• _What you are asked to do_
Word for word, quote the lines from the one containing "Детская истерика это" to the end of the entries below, including both. Leave pictures out.

++++++++++++++++++++

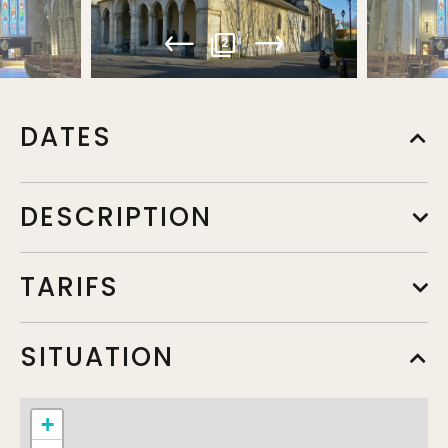
2
DATES
DESCRIPTION
TARIFS
SITUATION
+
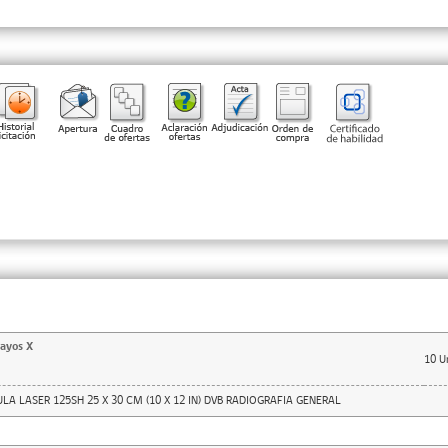
rayos X
10
U
ULA LASER 125SH 25 X 30 CM (10 X 12 IN) DVB RADIOGRAFIA GENERAL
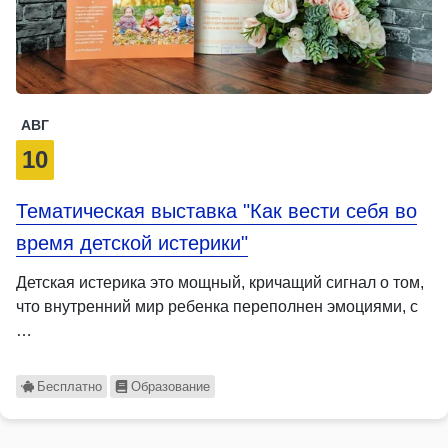
АВГ
10
Тематическая выставка "Как вести себя во
время детской истерики"
Детская истерика это мощный, кричащий сигнал о том,
что внутренний мир ребенка переполнен эмоциями, с
…
Бесплатно
Образование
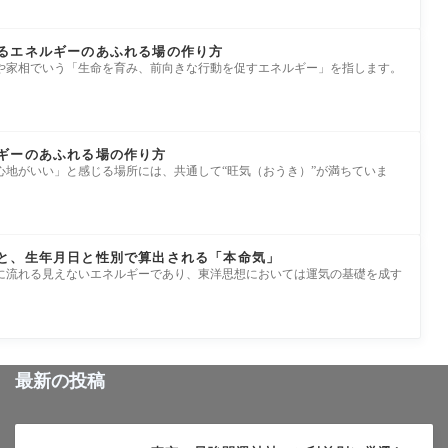
るエネルギーのあふれる場の作り方
や家相でいう「生命を育み、前向きな行動を促すエネルギー」を指します。
ギーのあふれる場の作り方
心地がいい」と感じる場所には、共通して“旺気（おうき）”が満ちていま
と、生年月日と性別で算出される「本命気」
に流れる見えないエネルギーであり、東洋思想においては運気の基礎を成す
最新の投稿
未分類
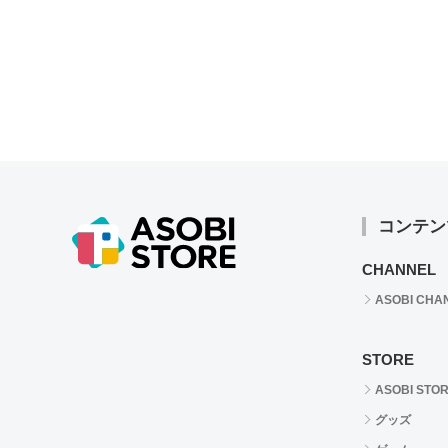
コンテン
CHANNEL
ASOBI CHA
STORE
ASOBI STO
グッズ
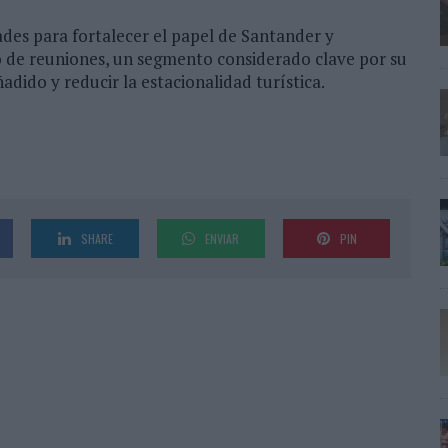
ades para fortalecer el papel de Santander y
o de reuniones, un segmento considerado clave por su
adido y reducir la estacionalidad turística.
SHARE
ENVIAR
PIN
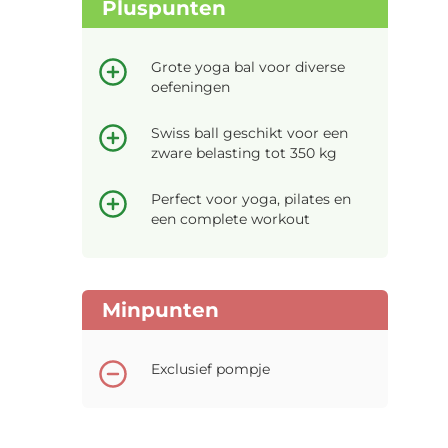
Pluspunten
Grote yoga bal voor diverse
oefeningen
Swiss ball geschikt voor een
zware belasting tot 350 kg
Perfect voor yoga, pilates en
een complete workout
Minpunten
Exclusief pompje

++++++++++++++++++++

• _Output of the task_
Детская истерика это мощный, кричащий сигнал о том,
что внутренний мир ребенка переполнен эмоциями, с
…
Бесплатно
Образование
るエネルギーのあふれる場の作り方
や家相でいう「生命を育み、前向きな行動を促すエネルギー」を指します。
ギーのあふれる場の作り方
心地がいい」と感じる場所には、共通して“旺気（おうき）”が満ちていま
と、生年月日と性別で算出される「本命気」
に流れる見えないエネルギーであり、東洋思想においては運気の基礎を成す
最新の投稿
未分類
コンテン
CHANNEL
ASOBI CHA
STORE
ASOBI STO
グッズ
ades para fortalecer el papel de Santander y
o de reuniones, un segmento considerado clave por su
adido y reducir la estacionalidad turística.
SHARE
ENVIAR
PIN
Pluspunten
Grote yoga bal voor diverse
oefeningen
Swiss ball geschikt voor een
zware belasting tot 350 kg
Perfect voor yoga, pilates en
een complete workout
Minpunten
Exclusief pompje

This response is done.